Re: Weird behavior of my server
Bridged will work if you have an extra IP for the VM. NAT will also work, but you need to modify the config to make it aware of it's external address (and configure vmware-natd to forward 80/443). ~Mike. Landorin wrote: Okay, I'll try that out, thanks. I just ran into another problem: the orport appears to be unreachable. I really don't know how the connection works in VMWare environments. Do I have to forward the orport to the VMWare IP or to my Windows IP? Also, does it need bridged, NAT or host-only mode in VMWare? Michael Holstein schrieb: Okay, I just tried out a different orport and now the server starts up. So somehow either port 443 is blocked already by something else or it's because the permission is denied (since it's a blank Ubuntu I guess it's the permission thing). Anything I can do about it? netstat -apn |grep 443 (as root) lsof |grep 443 (as root) either one will tell you what process is binding to 443. My guess is Apache. Try killall httpd (as root) and then try again. Also try (path might vary) /etc/rc.d/rc.httpd stop ~Mike. -- Accelerate cancer research with your PC: http://www.chem.ox.ac.uk/curecancer.html GPG key ID: 4096R/E9FD5518
Re: Firefox through Tor
So the problem is that a motivated adversary can subpoena or simply ask DoubleClick to hand over their IP/cookie logs. If you are using Tor for /everything/, then what they get from DoubleClick for that email address is just a Tor IP, no harm no foul. However, if the user had set up a filter that only sends *yahoo.com through Tor, then DoubleClick will have their /real IP/ on file in association with whatever unique ID yahoo passed for that email address, even though yahoo's records show only the Tor IP. Swichproxy (as well as CTRL+SHIFT+DEL) in Firefox will clear all cookies.
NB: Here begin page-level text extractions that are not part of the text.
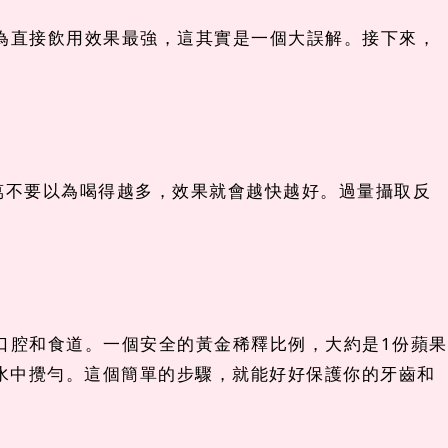
為直接飲用效果最強，這其實是一個大誤解。接下來，
千萬不要以為喝得越多，效果就會越快越好。過量攝取反
口腔和食道。一個安全的黃金稀釋比例，大約是1份蘋果
打水中攪勻。這個簡單的步驟，就能好好保護你的牙齒和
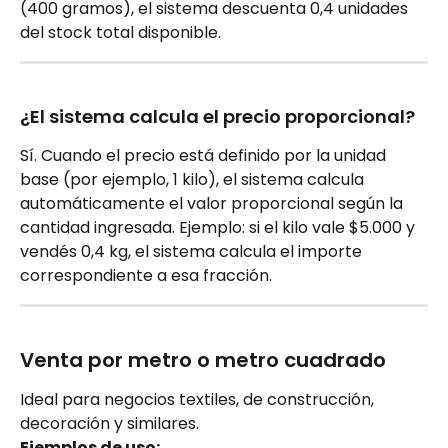
(400 gramos), el sistema descuenta 0,4 unidades 
del stock total disponible.
¿El sistema calcula el precio proporcional?
Sí. Cuando el precio está definido por la unidad 
base (por ejemplo, 1 kilo), el sistema calcula 
automáticamente el valor proporcional según la 
cantidad ingresada. Ejemplo: si el kilo vale $5.000 y 
vendés 0,4 kg, el sistema calcula el importe 
correspondiente a esa fracción.
Venta por metro o metro cuadrado
Ideal para negocios textiles, de construcción, 
decoración y similares.
Ejemplos de uso:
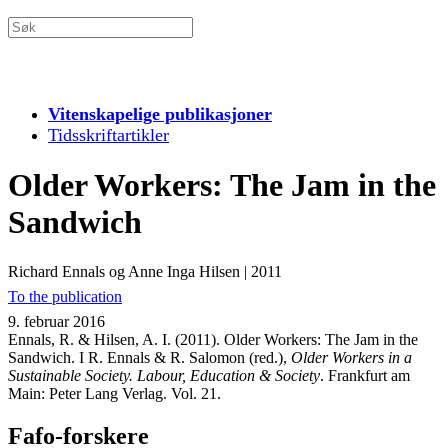
Vitenskapelige publikasjoner
Tidsskriftartikler
Older Workers: The Jam in the
Sandwich
Richard Ennals og Anne Inga Hilsen
|
2011
To the publication
9. februar 2016
Ennals, R. & Hilsen, A. I. (2011). Older Workers: The Jam in the
Sandwich. I R. Ennals & R. Salomon (red.),
Older Workers in a
Sustainable Society. Labour, Education & Society
. Frankfurt am
Main: Peter Lang Verlag. Vol. 21.
Fafo-forskere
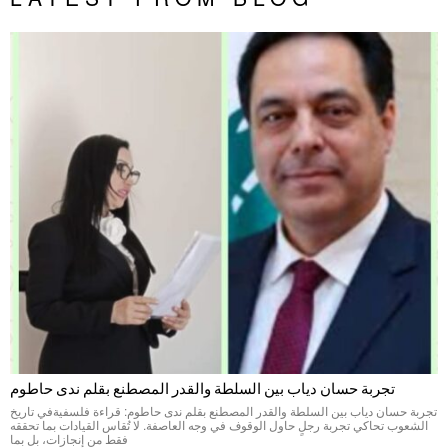
تجربة حسان دياب بين السلطة والقدر المصطنع بقلم ندى حاطوم
تجربة حسان دياب بين السلطة والقدر المصطنع بقلم ندى حاطوم: قراءة فلسفيةفي تاريخ
الشعوب تحاكي تجربة رجلٍ حاول الوقوف في وجه العاصفة. لا تُقاس القيادات بما تحققه
فقط من إنجازات، بل بما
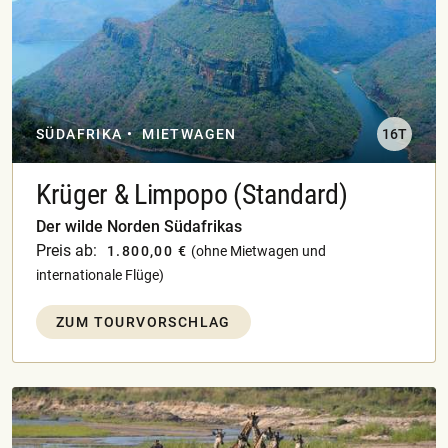
SÜDAFRIKA
MIETWAGEN
16T
Krüger & Limpopo (Standard)
Der wilde Norden Südafrikas
Preis ab:
1.800,00 €
(ohne Mietwagen und
internationale Flüge)
ZUM TOURVORSCHLAG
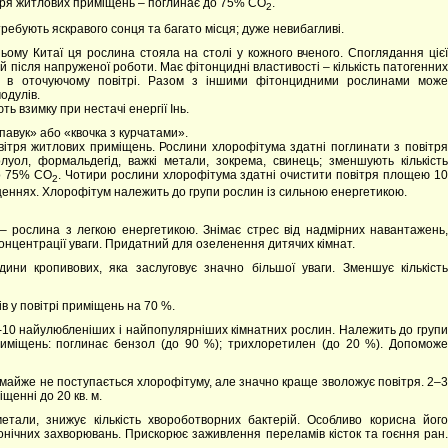
тря житлових приміщень – поглинає до 75% СО
.
2
ребують яскравого сонця та багато місця; дуже невибагливі.
ьому Китаї ця рослина стояла на столі у кожного вченого. Споглядання ціє
 після напруженої роботи. Має фітонцидні властивості – кількість патогенних
ж в оточуючому повітрі. Разом з іншими фітонцидними рослинами може
одулів.
ь взимку при нестачі енергії Інь.
авук» або «квочка з курчатами».
ітря житлових приміщень. Рослини хлорофітума здатні поглинати з повітря
олуол, формальдегід, важкі метали, зокрема, свинець; зменшують кількість
до 75% СО
.
Чотири рослини хлорофітума здатні очистити повітря площею 1
2
іщеннях. Хлорофітум належить до групи рослин із сильною енергетикою.
 рослина з легкою енергетикою. Знімає стрес від надмірних навантажень
онцентрації уваги. Придатний для озеленення дитячих кімнат.
дини кропивових, яка заслуговує значно більшої уваги. Зменшує кількість
ів у повітрі приміщень на 70 %.
п-10 найулюбленіших і найпопулярніших кімнатних рослин. Належить до груп
риміщень: поглинає бензол (до 90 %); трихлоретилен (до 20 %). Допоможе
 майже не поступається хлорофітуму, але значно краще зволожує повітря. 2–3
щенні до 20 кв. м.
етали, знижує кількість хвороботворних бактерій. Особливо корисна йог
ронічних захворювань. Прискорює заживлення переламів кісток та гоєння ран.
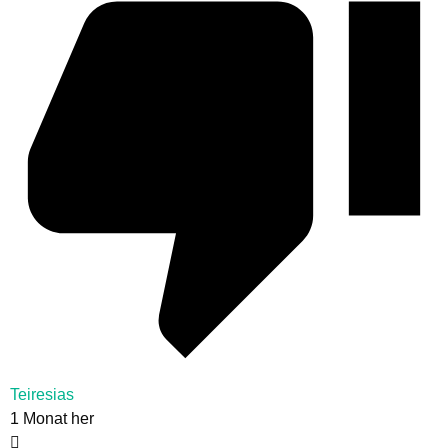
Teiresias
1 Monat her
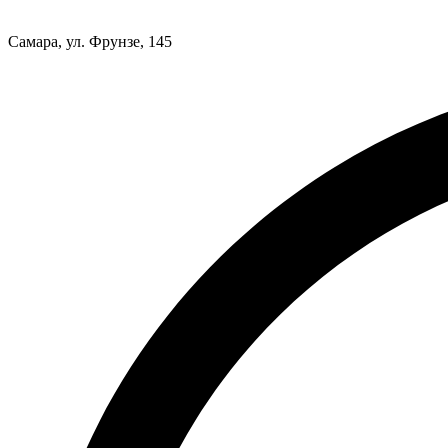
Самара, ул. Фрунзе, 145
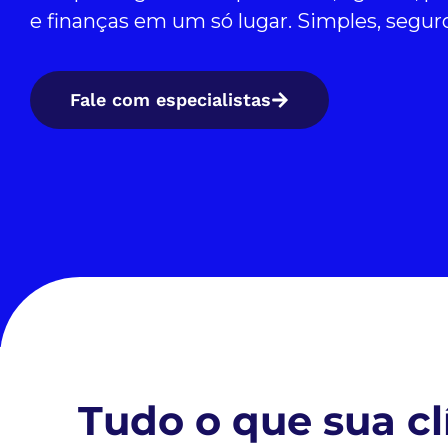
e finanças em um só lugar. Simples, seguro
Fale com especialistas
Tudo o que sua cl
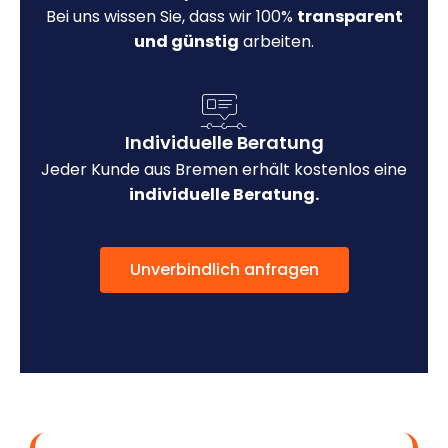
Bei uns wissen Sie, dass wir 100%
transparent
und günstig
arbeiten.
Individuelle Beratung
Jeder Kunde aus Bremen erhält kostenlos eine
individuelle Beratung.
Unverbindlich anfragen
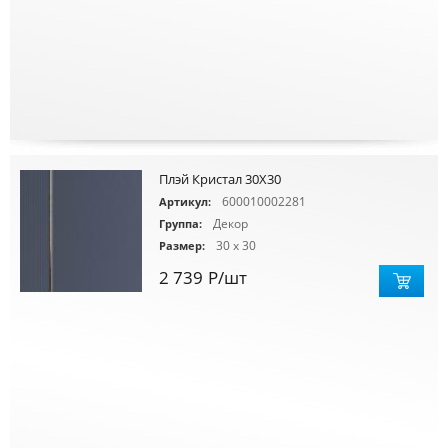
Плэй Кристал 30X30
600010002281
Артикул:
Декор
Группа:
30 x 30
Размер:
2 739
Р
/шт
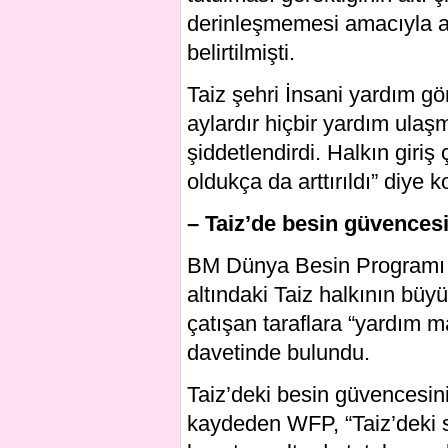
derinleşmemesi amacıyla ac
belirtilmişti.
Taiz şehri İnsani yardım g
aylardır hiçbir yardım ulaş
şiddetlendirdi. Halkın giri
oldukça da arttırıldı” diye 
– Taiz’de besin güvences
BM Dünya Besin Programı 
altındaki Taiz halkının büyü
çatışan taraflara “yardım m
davetinde bulundu.
Taiz’deki besin güvencesini
kaydeden WFP, “Taiz’deki s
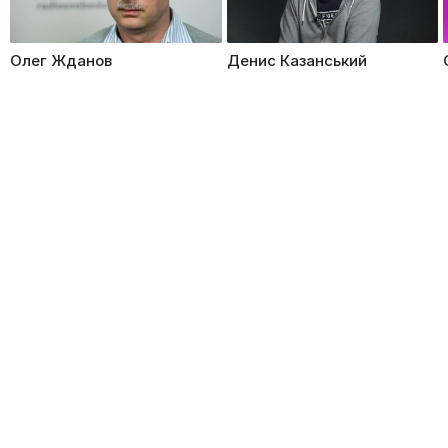
Олег Жданов
Денис Казанський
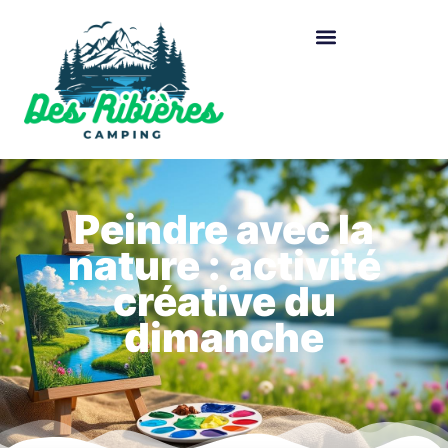
Peindre avec la
nature : activité
créative du
dimanche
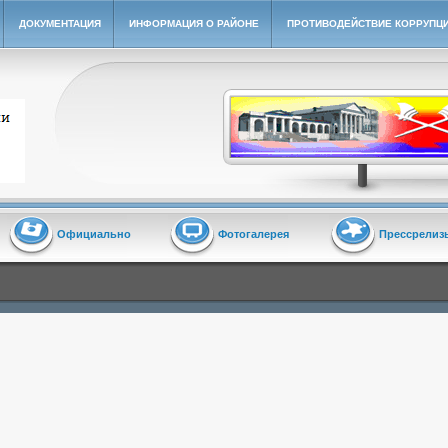
ДОКУМЕНТАЦИЯ
ИНФОРМАЦИЯ О РАЙОНЕ
ПРОТИВОДЕЙСТВИЕ КОРРУПЦ
йон"
Официально
Фотогалерея
Прессрелиз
Anytime you switch between TOR/Direct you should close down to all but one blank window, clear cookies/cache one way or another, and *then* proceed. /mike.
Re: Firefox extension: TorButton
SwitchProxy lets you manage and switch between *multiple proxy configurations* quickly and easily. You can also use it as an anonymizer to protect your computer from prying eyes. Main bummer about that is it's a global setting. I wish I could control the proxy settings per TAB, not globally -- since if you've got Hotmail (or whatever) open when you switch, you've just advertised your identity associated with your new (tor) IP address. Remember to close everything before you switch (and turn on the option to clear cookies in SwitchProxy). ~Mike.